Veteran satellite watcher Ted Molczan recently discussed the prospects for spotting LightSail once it’s deployed.  “By then, the orbit will be visible from the northern hemisphere during the middle of the night. The southern hemisphere may have marginal evening passes. Note that the high area to mass ratio with the sail deployed, combined with the low perigee height, is expected to result in decay as soon as a couple days after deployment.”

Read a further discussion concerning OTV-4 and associated payloads by Mr. Molczan on the See-Sat message board here.

The Planetary Society’s Jason Davis confirmed for Universe Today that LightSail will deploy 28 days after launch. But we may only have a slim two day observation window for LightSail between deployment and reentry.

A deployment of LightSail 28 days after launch would put it in the June 16th timeframe.

“That’s the nominal mission time, yes,” Davis told Universe Today. “Our orbital models predict 2-10 days. For our 2016 flight, the mission will last at least four months.”

The Planetary Society plans to have a live ‘mission control center’ to track LightSail after P-POD deployment, complete with a Google Map showing pass predictions.

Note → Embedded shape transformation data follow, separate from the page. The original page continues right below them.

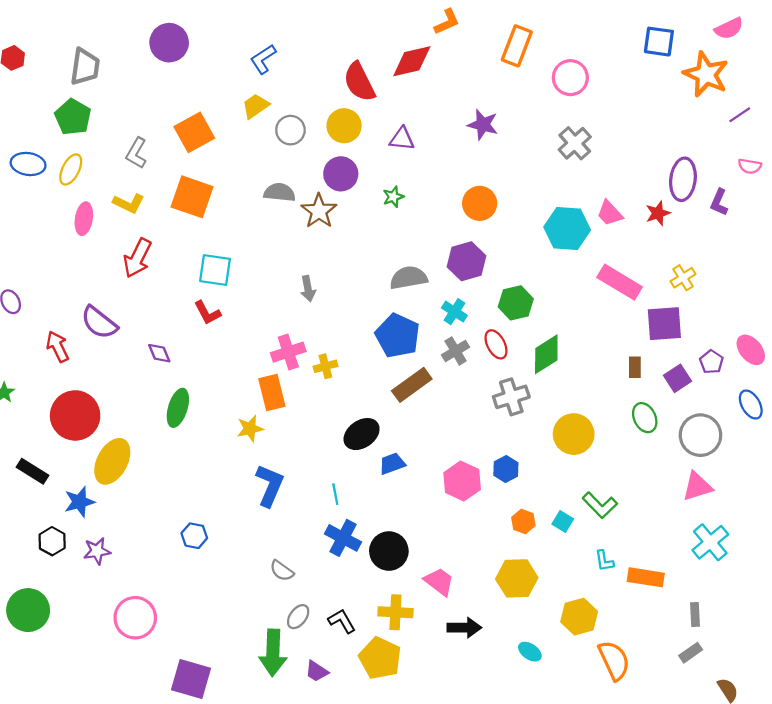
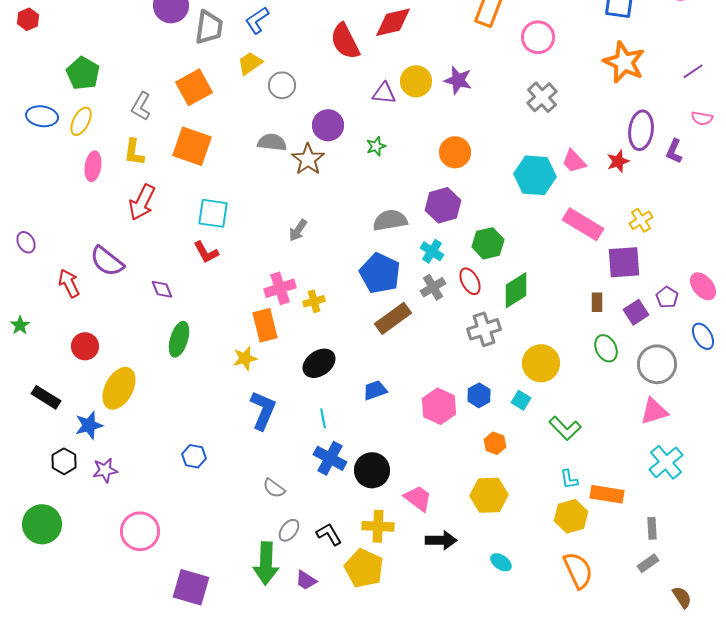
gray trapezoid: (85, 67) -> (209, 27), moved
orange star: (706, 74) -> (624, 62), moved
yellow circle: (344, 126) -> (416, 81), moved
yellow L-shape: (129, 203) -> (134, 152), turned 72
gray arrow: (308, 289) -> (298, 230), turned 45
red circle: (75, 415) -> (85, 346), size x0.6
black ellipse: (362, 434) -> (319, 363), moved
cyan square: (563, 522) -> (521, 400), moved
yellow hexagon: (579, 617) -> (571, 516), moved

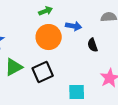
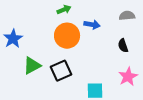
black semicircle: (93, 45) -> (123, 46), moved

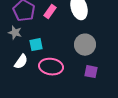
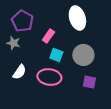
pink rectangle: (50, 12) -> (48, 36), moved
cyan square: (36, 45) -> (56, 55), moved, turned 32

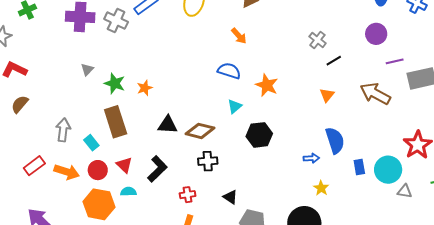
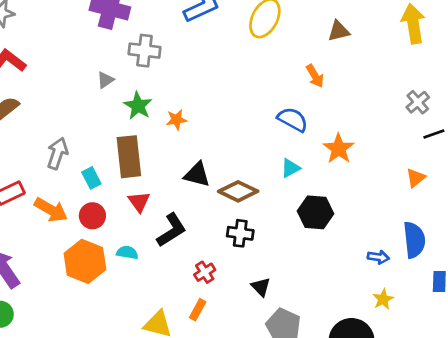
gray cross: (116, 20) -> (145, 51), moved, turned -30
red triangle: (124, 165) -> (139, 202), moved
red cross: (188, 195) -> (205, 272), turned -35

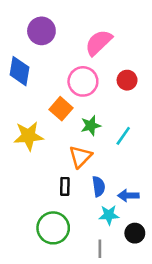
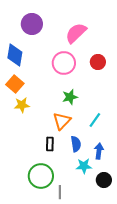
orange square: (61, 109) -> (15, 84), moved
yellow star: (29, 136) -> (22, 105), size x0.7
cyan line: (123, 136) -> (95, 120), moved
blue arrow: (128, 196) -> (99, 151), turned 98
gray line: (100, 249) -> (60, 192), moved

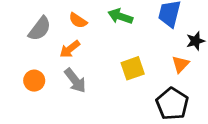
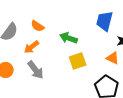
green arrow: (120, 16) -> (69, 38), moved
orange triangle: (180, 64) -> (113, 58), turned -48

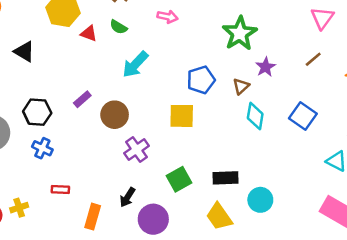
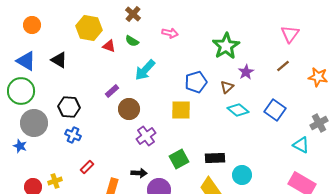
purple rectangle: (82, 99) -> (112, 91), moved
cyan diamond: (255, 116) -> (238, 110), turned -60
red rectangle: (60, 190) -> (87, 167), turned -48
black arrow: (127, 197) -> (139, 173), turned -119

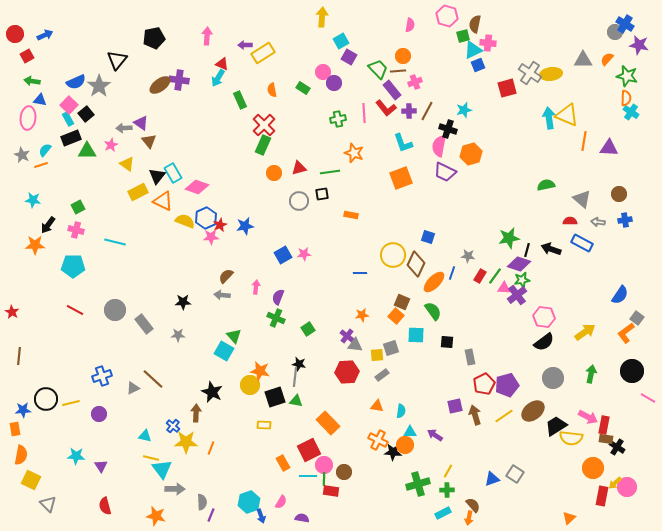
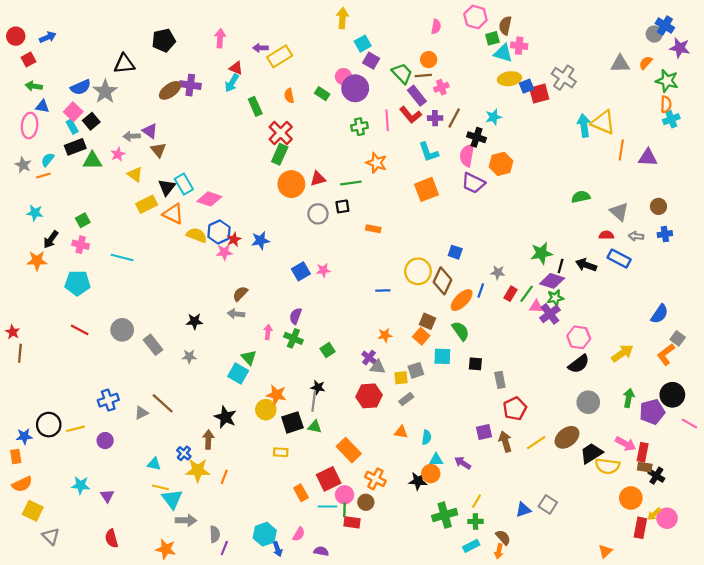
cyan triangle: (473, 50) -> (503, 53), turned 42
black triangle: (117, 60) -> (124, 64), turned 45
blue square: (478, 65) -> (527, 86), moved
yellow ellipse: (551, 74) -> (510, 79), moved
purple circle: (334, 83) -> (355, 88), size x1.6
cyan cross: (631, 112) -> (671, 119), turned 35
orange circle: (274, 173) -> (291, 184), size x1.6
pink arrow: (256, 287) -> (268, 332), moved
brown line: (19, 356) -> (20, 353), moved
purple pentagon: (507, 385) -> (652, 412), moved
orange cross: (378, 440) -> (375, 479), moved
orange semicircle: (21, 455) -> (22, 484), turned 54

Satellite spotting can be a fun and addictive pastime, where part of the fun is sleuthing out what you’re seeing. Hey, some relics of space history such as the early Vanguards, Telstars, and Canada’s first satellite Alouette-1 are still up there! Nabbing these photographically are as simple as plopping your DSLR on a tripod, setting the focus and doing a time exposure as the satellite passes by.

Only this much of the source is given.